The semiconductor device, wherein the second amplifier circuit includes a second MOSFET having a gate connected to the second sub-common IO line, and outputs an amplified signal from a drain of the second MOSFET. In any of claims 2 or 3,
A region where the third region and the fifth region intersect includes a first sense amplifier driving circuit for supplying the first voltage to the plurality of first sense amplifiers;
A semiconductor device including a second sense amplifier driving circuit for supplying the first voltage to the plurality of second sense amplifiers in a region where the fourth region and the fifth region intersect. In claim 4,
The first sense amplifier driving circuit supplies a second voltage higher than the first voltage at the start of the operation of the plurality of first sense amplifiers, and supplies the first voltage after a predetermined period has elapsed
The semiconductor device, wherein the second sense amplifier driving circuit supplies the second voltage when the plurality of second sense amplifiers start operating, and supplies the first voltage after a lapse of a predetermined period. In any one of claims 1 to 5,
A plurality of first sub-word line driving circuits provided between the first main word line and each of the plurality of first sub-word lines;
A plurality of second sub-word line driving circuits provided between the second main word line and each of the plurality of second sub-word lines;
The semiconductor device, wherein each of the plurality of first and second sub-word line drive circuits is a CMOS static drive circuit.

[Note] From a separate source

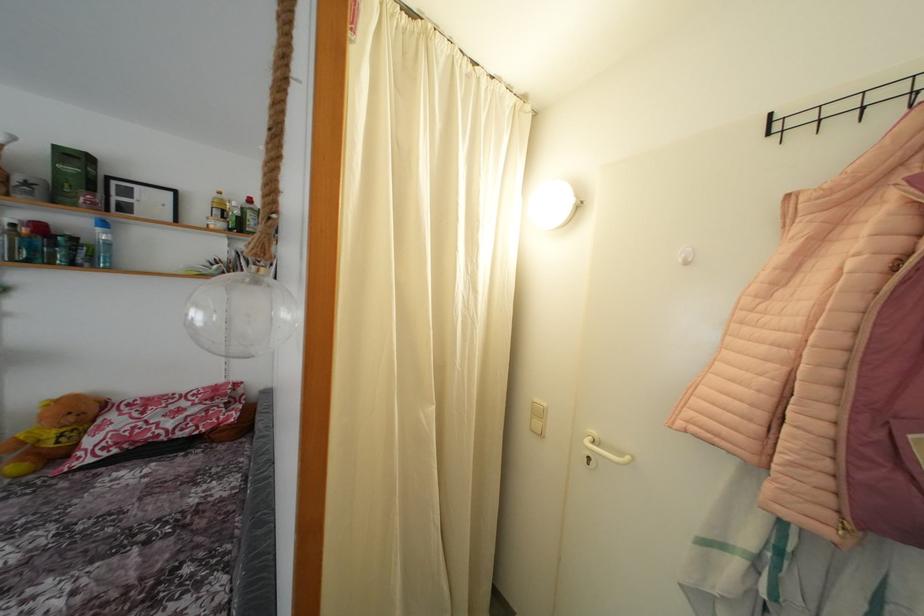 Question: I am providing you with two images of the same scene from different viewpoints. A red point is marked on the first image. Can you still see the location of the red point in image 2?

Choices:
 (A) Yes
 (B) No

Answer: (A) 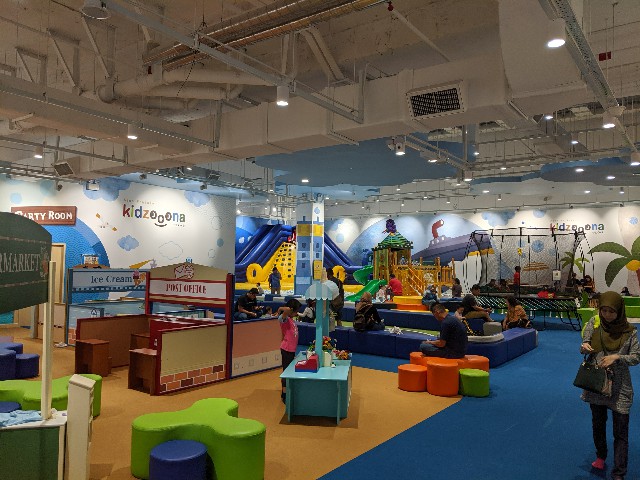 The width and height of the screenshot is (640, 480). Identify the location of wooden floor. (342, 448).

In any one of claims 1 to 6,
A plurality of Y selection lines respectively provided for controlling conduction states of the plurality of first and second switch circuits;
The first main word line and the plurality of Y selection lines intersect on the first memory array;
The semiconductor device, wherein the second main word line and the plurality of Y selection lines cross on the second memory array. In claim 7,
The main IO line and the plurality of Y selection lines are formed in the same wiring layer,
A semiconductor device in which the first and second main word lines and the first and second sub-common IO lines are formed in the same wiring layer. A hierarchical word line having a word line driving circuit, and a hierarchical IO line having a bit line, a sub-common IO line, and a main common IO line;
A semiconductor device having an amplifier between the sub-common IO line and the main common IO line.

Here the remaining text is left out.